Но шумные поздравления отца и слезы матушки открыли мне, что надо опять покинуть отчий дом, и притом самым спешным образом. Отца назначили на шестидесятичетырехпушечный корабль, а кроме того, в Портсмут на его имя пришло письмо — лорд Нельсон сообщал, что, если я прибуду немедленно, он сможет взять меня на корабль.

— Мать уже уложила твой матросский сундучок, Родни, и завтра мы с тобой отправимся. Если хочешь служить под началом Нельсона, надо сразу же показать, что ты этого достоин.

— Все Стоуны всегда служили на флоте, — извиняющимся тоном объяснила матушка дяде, — и мальчику очень повезло, что он окажется под покровительством самого лорда Нельсона. Но мы бесконечно признательны тебе, Чарльз, что ты ввел нашего дорогого Родни в новый для него мир.

— Напротив, дорогая Мэри, — любезно возразил дядя, — твой сын составил мне отличную компанию, так что, боюсь, меня даже можно обвинить в том, что я совсем забросил своего Фиделио. Надеюсь, мне удалось навести на Родни кое-какой глянец. Конечно, назвать его distingue[40] невозможно, но он, во всяком случае, вполне приемлем. Природа не одарила его самыми прекрасными своими дарами, и он не пожелал возместить этот недостаток, использовав те возможности, которые ему предоставляло искусство, но я по крайней мере приоткрыл перед ним завесу жизни и преподал несколько уроков по части изящества и умения себя держать, которые сейчас, быть может, никак на нем не сказались, но непременно скажутся, когда он войдет в возраст. Если он меня и разочаровал, то главным образом оттого, что я имею глупость мерить других своею собственной меркой. Я, однако, очень к нему расположен и полагаю, что он замечательно подходит для поприща, которое готов избрать.

И в знак особого расположения дядя протянул мне свою заветную табакерку. Я взглянул на него и запомнил на всю жизнь таким, каким увидел в эту минуту: в насмешливых, надменных глазах пляшут лукавые огоньки, большой палец одной руки заложен за пройму жилета, на белоснежной ладони другой руки он протягивает мне маленькую сверкающую табакерку. Полнокровный, деятельный, изысканный в одежде, ограниченный в суждениях, приверженный грубым развлечениям и диковинным привычкам, он был предводителем странного, чудаковатого племени франтов, которое теперь уже совсем перевелось в Англии. Щеголяя несообразными галстуками, высоченными воротниками, брелоками часовых цепочек, они жеманной походкой прошли по ярко освещенным подмосткам английской истории и канули в вечность, затерялись среди темных кулис. Мир перерос их, и нынче уже нет места их диковинным повадкам, грубым шуткам и тщательно лелеемым причудам. И, однако, под тогой безрассудств, в которую они так тщательно рядились, зачастую скрывались натуры сильные и яркие, люди редкостного душевного здоровья.

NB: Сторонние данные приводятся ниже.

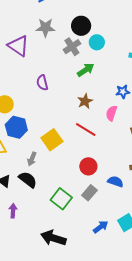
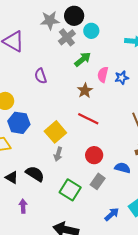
gray star: (45, 28) -> (50, 20), moved
pink semicircle: (111, 113) -> (103, 75), moved
gray arrow: (32, 159) -> (58, 154), moved

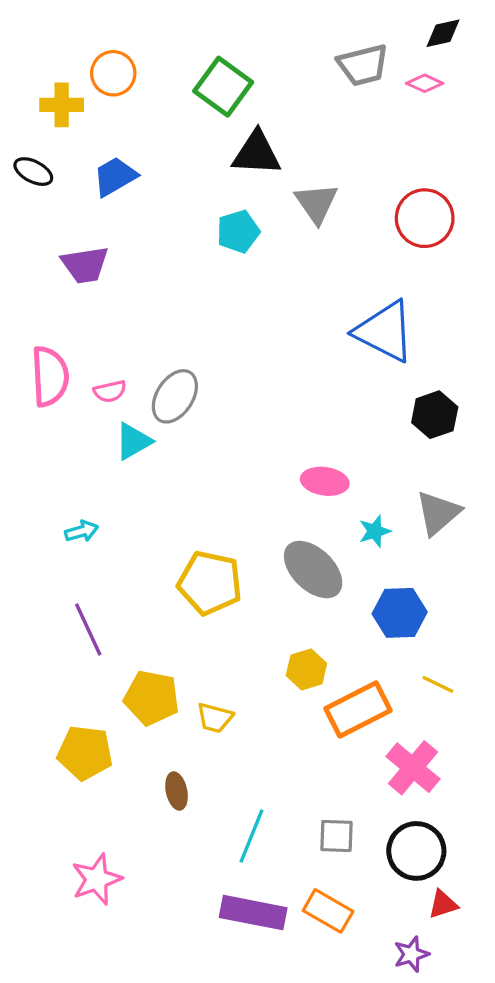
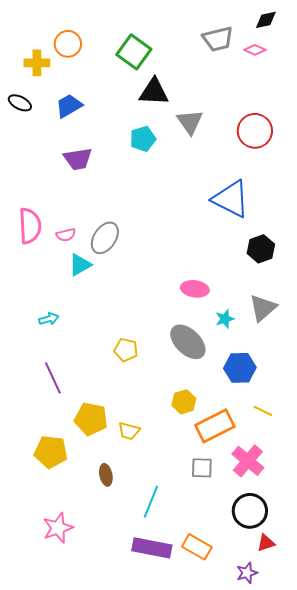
purple trapezoid: (85, 265) -> (78, 159), moved
yellow pentagon: (210, 583) -> (126, 350), size x0.6
gray square: (336, 836) -> (202, 468), moved

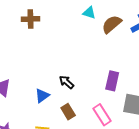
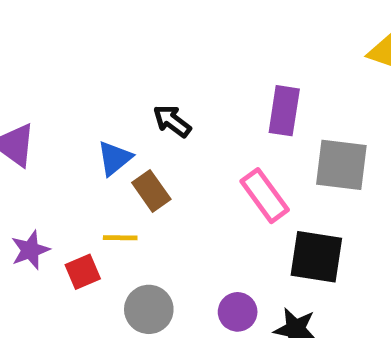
brown rectangle: (68, 112) -> (151, 191), moved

Господа, что с томным видом фланировали по Сент-Джеймскому парку, оказывались превосходными яхтсменами, великолепными наездниками, отважными бойцами во всевозможных случайных стычках, резвыми участниками бесчисленных проказ. Веллингтон набирал среди них своих лучших офицеров. Случалось, они снисходили до поэзии или риторики, и Байрон, Чарльз Джеймс Фокс, Шеридан и Роберт Стюарт, несмотря на громкую славу, пользовались у них признанием. Едва ли будущему историку удастся их понять, — ведь я, который так хорошо знал одного из них, даже состоял с ним в кровном родстве, и то никогда не мог до конца понять, где кончается истинное „я“ и где начинается оригинальничанье, которое он так долго в себе лелеял, что в конце концов оно стало его второй натурой. За щитом безрассудств мне иной раз как будто удавалось разглядеть подлинного и очень достойного человека, и отрадно думать, что я не ошибся в своих предположениях.

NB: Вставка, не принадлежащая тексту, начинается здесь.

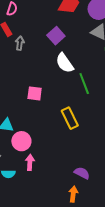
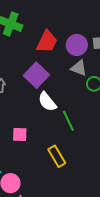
purple square: (56, 36) -> (36, 75), size x1.4

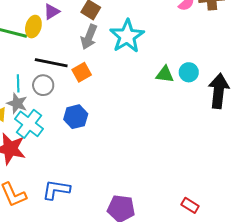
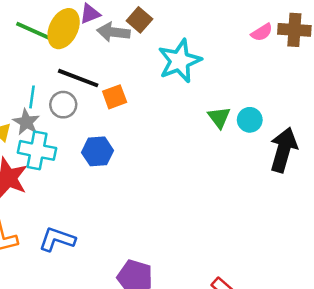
yellow ellipse: (33, 27) -> (64, 29), size x1.4
gray arrow: (89, 37) -> (113, 32), moved, turned 65
green triangle: (165, 74) -> (219, 117), turned 36
cyan cross: (29, 124) -> (37, 150), turned -36

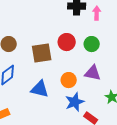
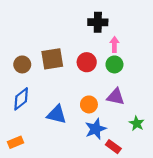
pink arrow: (97, 13) -> (114, 44), moved
brown square: (42, 53) -> (52, 59), moved

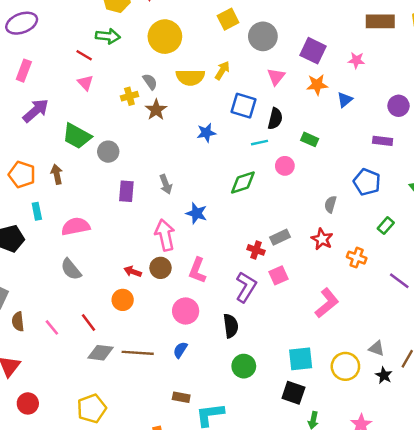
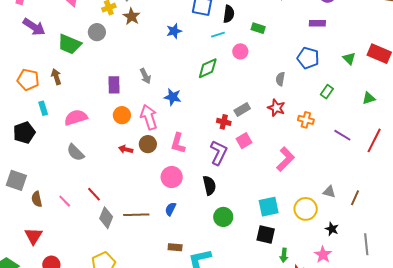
purple arrow: (36, 111) -> (34, 27), turned 80
gray circle: (108, 152) -> (97, 32), moved
orange circle: (123, 300) -> (122, 115), moved
gray diamond: (101, 353) -> (106, 218), turned -70
black star: (384, 375) -> (332, 229), moved

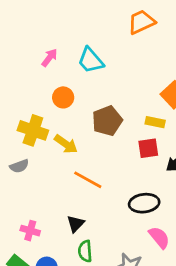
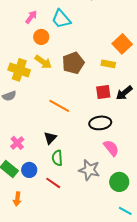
orange circle: (63, 97) -> (41, 37), moved
yellow arrow: (66, 144) -> (43, 62), moved
red square: (148, 148) -> (103, 92), moved
pink cross: (30, 231) -> (17, 143), turned 32

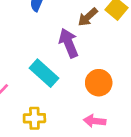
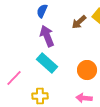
purple arrow: (69, 43) -> (47, 36), moved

Провидению было угодно, чтобы удивительные происшествия дня на этом не кончились. Я рано отправился спать, но уснуть не мог, все думал о Джиме, о поразительных переменах, которые произошли в его судьбе, о его будущем. Я ворочался с боку на бок и вдруг услыхал дробный стук копыт со стороны лондонского тракта и почти тотчас — скрип колес по гравию: какой-то экипаж: остановился у гостиницы. Окно у меня было растворено, так как весенняя ночь была тепла, и я слышал, что открылась дверь гостиницы и кто-то спросил, здесь ли сэр Лотиан Хьюм. При этом имени я соскочил с постели и успел увидеть, как трое мужчин вышли из кареты и гуськом проследовали в освещенную залу. Свет из открытой двери падал на гнедые спины и терпеливо опущенные головы двух лошадей.